In a relatively small group of Paget’s disease patients, no mutations of the osteoprotegerin gene were found and a statistically significant increased frequency for the C allele in exon 2 was noted compared to control subjects (116). In a larger study a common polymorphism of the osteoprotegerin gene, G1181C, was found to predispose to the development of sporadic and familial Paget’s disease (117). Estrogen receptor-a and calcium-sensing receptor genotyping were significantly different in Paget’s disease versus control subjects in another study (118).

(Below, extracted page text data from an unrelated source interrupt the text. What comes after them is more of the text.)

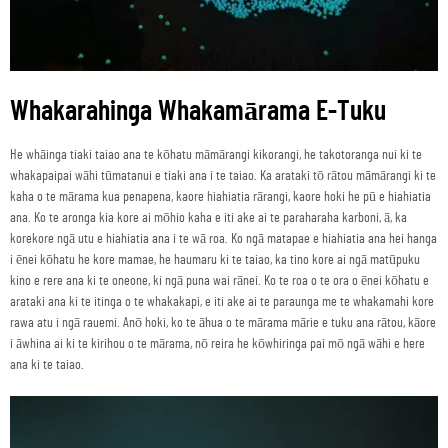
Whakarahinga Whakamārama E-Tuku
He whāinga tiaki taiao ana te kōhatu māmārangi kikorangi, he takotoranga nui ki te
whakapaipai wāhi tūmatanui e tiaki ana i te taiao. Ka arataki tō rātou māmārangi ki te
kaha o te mārama kua penapena, kaore hiahiatia rārangi, kaore hoki he pū e hiahiatia
ana. Ko te aronga kia kore ai mōhio kaha e iti ake ai te paraharaha karboni, ā, ka
korekore ngā utu e hiahiatia ana i te wā roa. Ko ngā matapae e hiahiatia ana hei hanga
i ēnei kōhatu he kore mamae, he haumaru ki te taiao, ka tino kore ai ngā matūpuku
kino e rere ana ki te oneone, ki ngā puna wai rānei. Ko te roa o te ora o ēnei kōhatu e
arataki ana ki te itinga o te whakakapi, e iti ake ai te paraunga me te whakamahi kore
rawa atu i ngā rauemi. Anō hoki, ko te āhua o te mārama mārie e tuku ana rātou, kāore
i āwhina ai ki te kirihou o te mārama, nō reira he kōwhiringa pai mō ngā wāhi e here
ana ki te taiao.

Clearly great progress has been made in studies of the genetics of Paget’s disease but the question remains whether various mutations are a cause of the disorder or whether an individual with a mutation has an increased susceptibility to develop Paget’s disease. Results of two studies seem to favor the latter possibility. In a study of 84 offspring from 10 families whose Paget’s disease was associated with sequestosome 1 mutations, only 17% of the 23 offspring (mean age 45 years) who had mutations had evidence of the disease as indicated by bone scans(119). The offspring with normal scans had a mean age of 44 years and the mean age of the parents at the time of diagnosis was 48 years. There is incomplete penetrance of the Paget’s disease trait in these families although it is possible more offspring will develop Paget’s disease in the future. A second type of evidence against a mutation causing Paget’s disease comes from a study in transgenic mice(120). When the most common sequestosome 1 gene mutation (p 392L) was targeted to cells of the osteoclast lineage in transgenic mice, severe osteopenia developed due to increased osteoclast activity but no increase in osteoblast activity was found. The bone histology did not resemble Paget’s disease.

Future studies will focus on defining other genetic mutations influencing the development of Paget’s disease and understanding the interaction between genetic factors and environmental factors such as paramyxovirus factors.